I had a two-premiere week. For those not into classical music, a premiere is a big deal. It’s the moment a composer places his or her creation into the hands of a performer, and trusts that performer to share it with the world.
I’ve been a part of many premieres in my life. In college, our band premiered two pieces, one by David Maslanka, and one by William Hibbard. The Maslanka was an exuberant roller coaster ride that tested the endurance of our fingers. The Hibbard was a dense series of tonal snapshots that tested our breath capacity.
Rehearsals weren’t easy. We loved the blatant virtuosity of the Maslanka. Any given moment of any day, you could hear a trumpeter or clarinetist or horn player trying to burn some muscle memory into his or her fingers. We loved playing it as a large group and its energy always electrified us.
The Hibbard piece….well, let’s just say it was good for long tone practice. For the most part, we didn’t spend a lot of time rehearsing it, and most of us griped about its length (15 minutes), and lack of challenge on an individual level.
When we finally premiered the two works at a Band Convention in Colorado, the audience burst into an ecstatic standing ovation for Maslanka, while just barely clapping long enough to acknowledge Hibbard. In fact, it was awkward how little applause there was.
The thing is, by the time we performed those pieces, the Hibbard emerged as the complex, yet hauntingly gorgeous tone study that it was. My part was facially easy, but figuring out how my voice fit into the structures of the work took all my concentration. You can talk about whether music that needs so much mental energy is worth it. There are some composers who were thought to be “too intellectual,” “too busy,” or “too undisciplined.” Those composers are now revered.
A similar situation happened on my first professional job, a tour with the American Wind Symphony. It was the 200th anniversary of the Statue of Liberty, and the ensemble toured upstate New York on its way to the enormous celebration in New York City. Two composers, Jean Francaix and Alexander Tcherepnin, composed works for the group. I think we played the Francaix twice – at the official premiere, and on the day of the celebration – while the Tcherepnin became a staple of nearly every concert that summer. Again, it was awkward, because both composers were traveling with us for the events.

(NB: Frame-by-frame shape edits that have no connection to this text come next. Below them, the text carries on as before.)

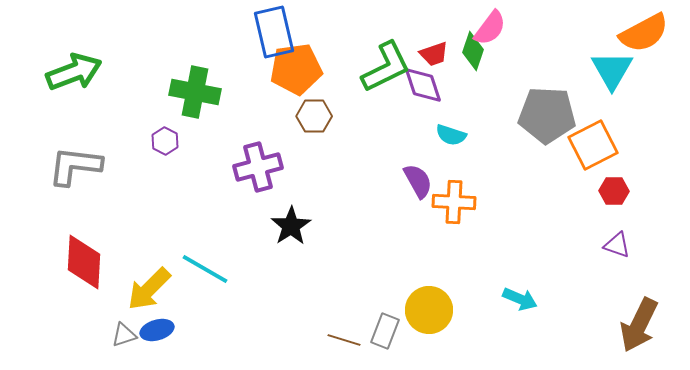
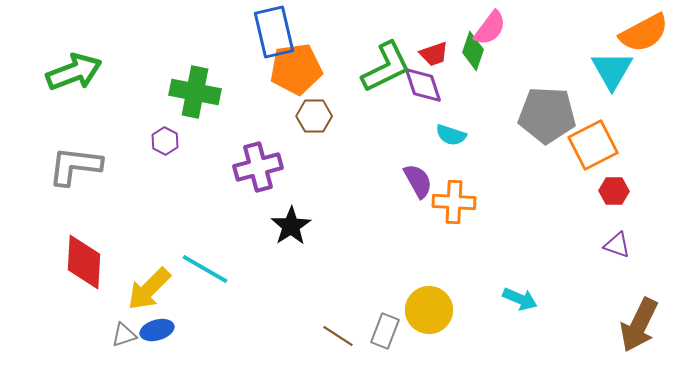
brown line: moved 6 px left, 4 px up; rotated 16 degrees clockwise
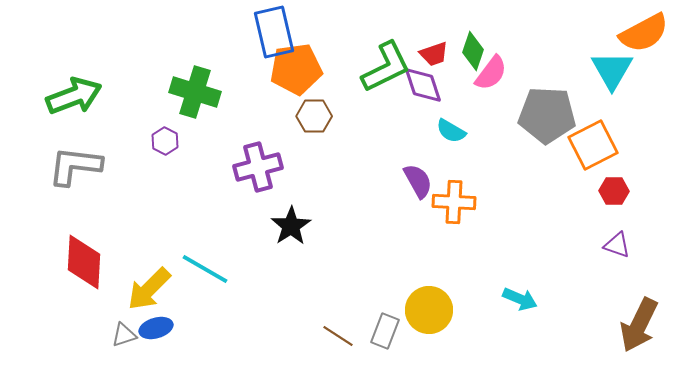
pink semicircle: moved 1 px right, 45 px down
green arrow: moved 24 px down
green cross: rotated 6 degrees clockwise
cyan semicircle: moved 4 px up; rotated 12 degrees clockwise
blue ellipse: moved 1 px left, 2 px up
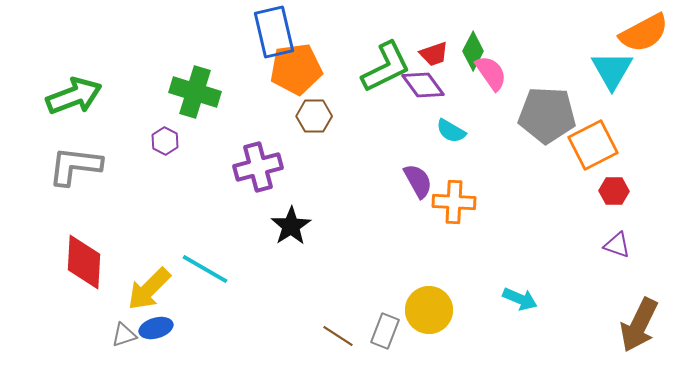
green diamond: rotated 9 degrees clockwise
pink semicircle: rotated 72 degrees counterclockwise
purple diamond: rotated 18 degrees counterclockwise
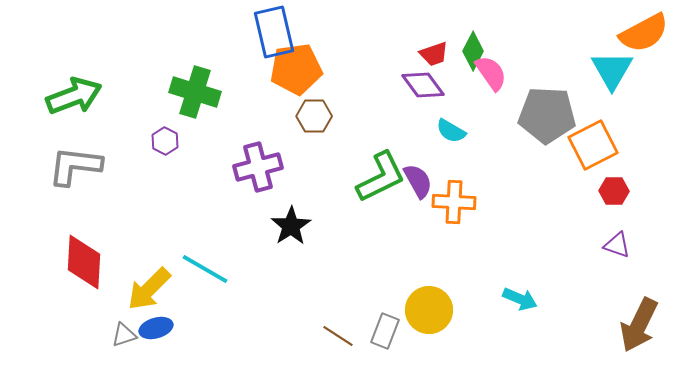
green L-shape: moved 5 px left, 110 px down
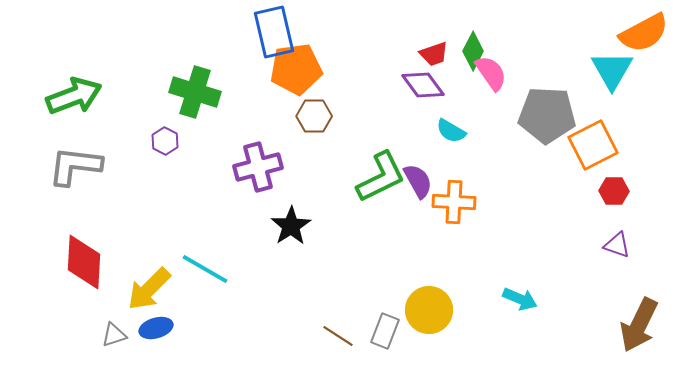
gray triangle: moved 10 px left
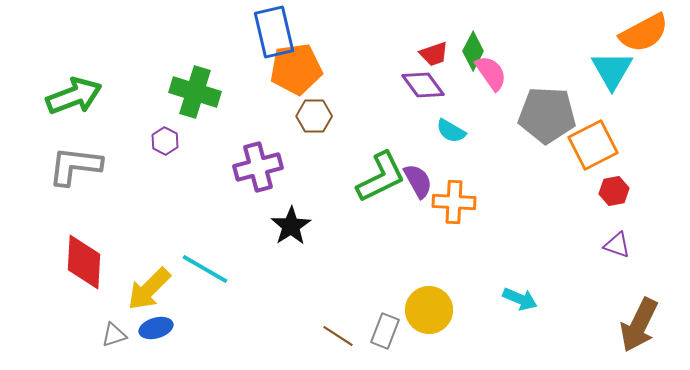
red hexagon: rotated 12 degrees counterclockwise
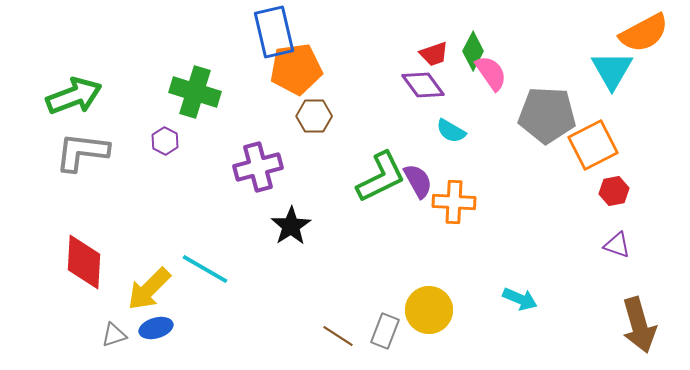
gray L-shape: moved 7 px right, 14 px up
brown arrow: rotated 42 degrees counterclockwise
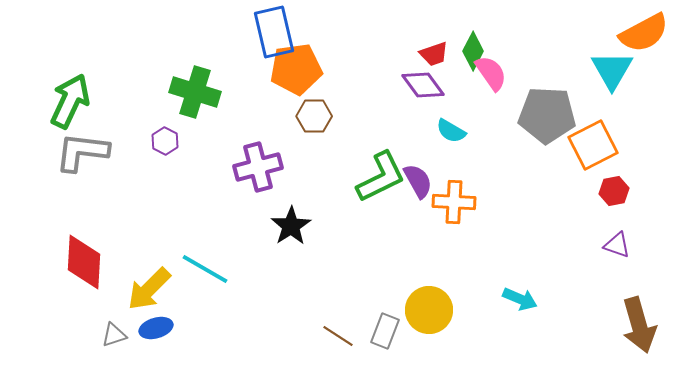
green arrow: moved 4 px left, 5 px down; rotated 44 degrees counterclockwise
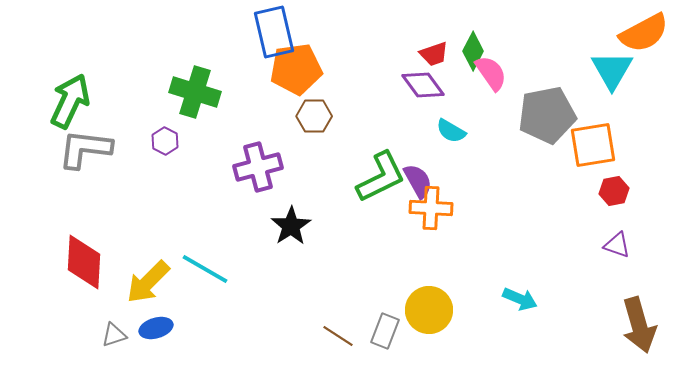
gray pentagon: rotated 14 degrees counterclockwise
orange square: rotated 18 degrees clockwise
gray L-shape: moved 3 px right, 3 px up
orange cross: moved 23 px left, 6 px down
yellow arrow: moved 1 px left, 7 px up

In my position with The Minnesota Opera, I have been part of the premiere of several operas, including The Shining, The Manchurian Candidate, Silent Night, and Dinner at Eight. Some of my most memorable premieres have been of works I commissioned. It’s a pretty awesome thing to have a piece created for me, and I have been lucky to love every work I’ve commissioned. I only wish I had a bunch more money to spend on new works.
I’m embarrassed to say I can’t remember too many premieres in my Omaha days before I left for college. I was likely there when my friend and classmate, David Batter (now the Director of Music and Liturgy at St. Columbkille and the founding conductor of the Omaha Chamber Singers), wrote a song for our weekly church gigs. I remember being super impressed that someone my age (my age!) had written a song.
My premieres this week were in Minnesota and Omaha. The Minnesota work, by Nick White, was for solo flute, and was a suite of pieces about the lives of three saints. The Omaha piece was by Z. Randall Stroope, and was performed by Sing Omaha. The work, Passage Home, was for choir, piccolo, and piano. Interestingly, the opening of the Stroope was similar to the opening of the White, which was part of the inspiration to write about it.
Since my early life in Omaha to now, music has taken me to some unpredictable places. I’m not only talking about the physical places, but creative ones. My career has included opera stars, pop music stars, huge venues, tiny stages, solo performances, chamber music, ballet, video game music, classic orchestral and opera works, and world premieres for one or 100 instruments. Some good gigs, some bad gigs, and some ridiculous gigs. Gigs that made me think or laugh or cry. It started in Omaha, and so it continues in Omaha. I’m doggone grateful for that.